For some dietary vegans, this diet may be more of a focus on health reasons than animal rights, and for some ethical vegans, they started off as dietary vegans for health reasons and their veganism grew after some time.
Is An Industrial Vegan Actually Vegan?
Yes and no. It is hard to say and really veganism is a concept, as is any diet or human idea. So, it depends on your outlook. If an industrial vegan does eat animals, then technically no, they are not vegan.
It is very much on how you view veganism, and what your definition of being vegan is. Personally, I don’t think that being an industrial vegan is vegan at all. You eat animals, you are not a vegan in my opinion, but hey!
Can You Be Vegan And Still Consume Animal Products?
By definition, vegan diets exclude all animal products and meats, including; eggs, seafood, poultry, dairy, meat, and so on. So, strictly speaking, you cannot be vegan and consume animal products. Not really.
The Hustler Industrial Vegan
Who is the person who brought this to light on ABC? Who is the industrial vegan hustler? Well, the show is hosted by Craig Ferguson, he questioned the meaning of the term on his game show and since then, it’s all anyone can talk about.
He is the man who started us all questioning the levels of veganism!
What Are The 4 Types Of Vegans?
There are 4 types of vegans that can be noted.
- Ethical Vegans
- Health Vegans
- Environmental Vegans.
- Religious Vegans
Obviously, religious vegan sticks to their veganism due to reasons associated with their faith.

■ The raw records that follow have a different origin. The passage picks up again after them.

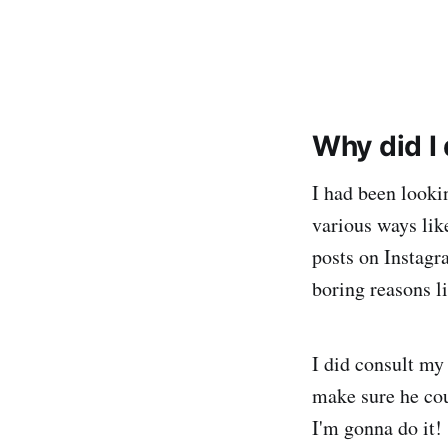
Why did I
I had been lookin
various ways lik
posts on Instagr
boring reasons li
I did consult my
make sure he cou
I'm gonna do it!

A healthy vegan will stick to their veganism for their own health and wellbeing.
Ethical vegans will choose veganism because of the animal cruelty that is prominent in the food production industry, and environmental vegans will choose veganism because of how animal farming has contributed to the dire climate crisis we currently face.
Needless to say, industrial vegans aren’t on this list, but should they be? What do you think?